2022-12-21
The Prometheus cardinality issues with systemd unit-related metrics
Over on the Fediverse I said something about cAdvisor's Prometheus metrics:
Unless I'm missing something, cAdvisor's Prometheus metrics export has no way to limit what cgroups it generates metrics for. This is fatal on systems used by users, since it leads to a label cardinality explosion as the cgroups reported on will include 'session-NNN.scope' cgroups, with a constantly increasing and basically never re-used NNN.
This is a general issue for any Prometheus metrics that are related to particular systemd units. You absolutely need to limit what units you report on or ingest metrics for, because some systemd unit names have essentially unlimited cardinality. Any metric that includes their name as a label will thus have label cardinality issues, and in practice this means all per-unit metrics are potentially a problem.
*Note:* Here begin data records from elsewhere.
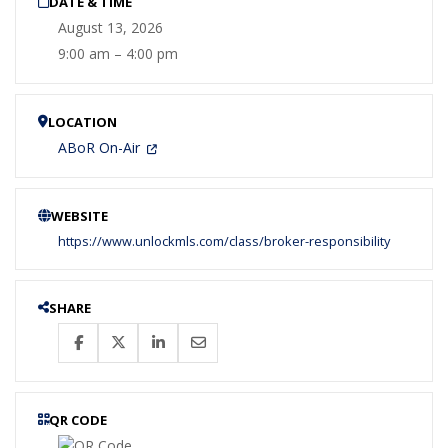
DATE & TIME
August 13, 2026
9:00 am – 4:00 pm
LOCATION
ABoR On-Air
WEBSITE
https://www.unlockmls.com/class/broker-responsibility
SHARE
QR CODE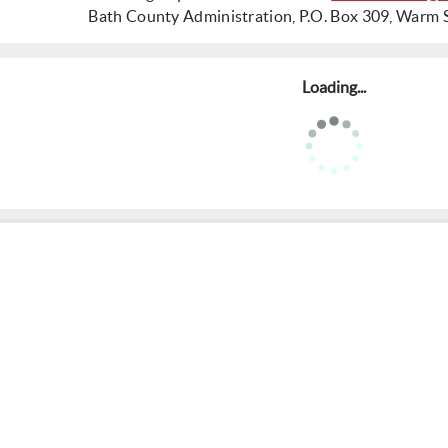
Bath County Administration, P.O. Box 309, Warm 
Loading...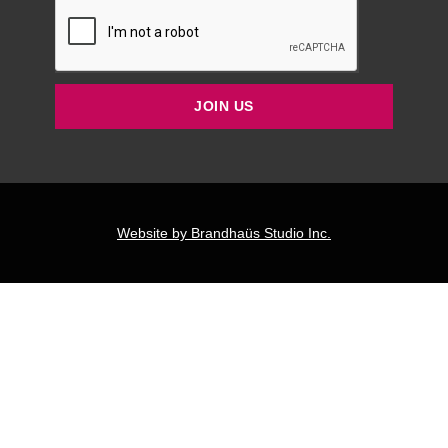
JOIN US
Website by Brandhaüs Studio Inc.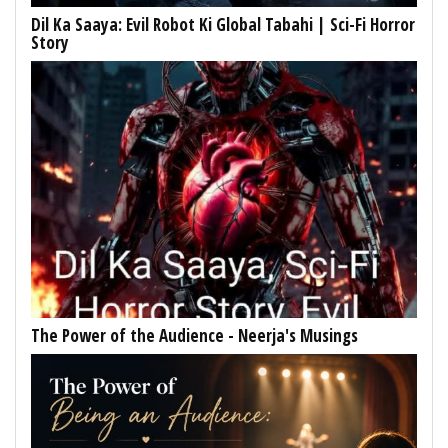
Dil Ka Saaya: Evil Robot Ki Global Tabahi | Sci-Fi Horror
Story
The Power of the Audience - Neerja's Musings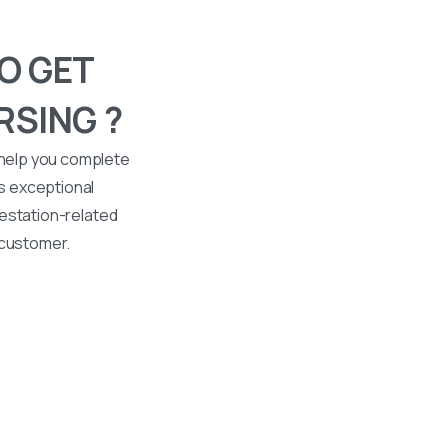
O GET
RSING ?
 help you complete
s exceptional
ttestation-related
 customer.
(As a side note, there are two ways of reporting unit names in metric labels; you can report the direct unit name, or you can report the entire path to the unit through systemd's hierarchy of units, which is also the cgroup structure it uses. The full hierarchy is often more dangerous for label cardinality explosions than the unit name alone.)
User session scope units are called 'session-<number>.scope', where the number increments steadily until the system is rebooted. These units occur under 'user-<uid>.slice' units, so on many systems the full path to a user session is a label that at best repeats extremely infrequently after system reboots (the same UID would need to get the same session number). The session unit name alone repeats only on system reboot; if that's infrequent, you'll get a lot of fairly unique per-host labels.
But user session scope units (or scope and slice units more generally) aren't the only source of unit name problems. For example, templated socket service units have unique non-repeating names, and those are top level system '.service' units that you will normally report on even if you're reporting metrics only for system service units (provided that the unit lives long enough). There are probably other such variable unit names lurking out there, as well as a profusion of unit names that aren't variable as such but which may be system-specific (such as the various .device units).
(One can get an idea of the possibilities by looking at the templated systemd units installed on your system, although many of them probably aren't in use.)
In an ideal world the exporter you're using will have a collection of features to limit what systemd units it reports on, so you can do things like filter out ones you're not interested in, only include types you care about, and perhaps limit the depth that the exporter traverses to (if it does things like traverse systemd's cgroup hierarchy, as cAdvisor does). If your exporter doesn't have that, you'll need to use the general Prometheus features to filter and drop metrics on ingestion, or forgo use of the exporter entirely.
More generally, any time an exporter's metrics include labels with systemd unit names, you need to take a closer look. It's potentially quite dangerous to start scraping such exporters without checking and thinking about this (and in fact I missed this issue the first time I looked into cAdvisor for systemd cgroup resource usage metrics).
(I've seen similar cardinality issues with systemd unit names with Grafana Loki, when I discovered what can go wrong with label cardinality in Loki.)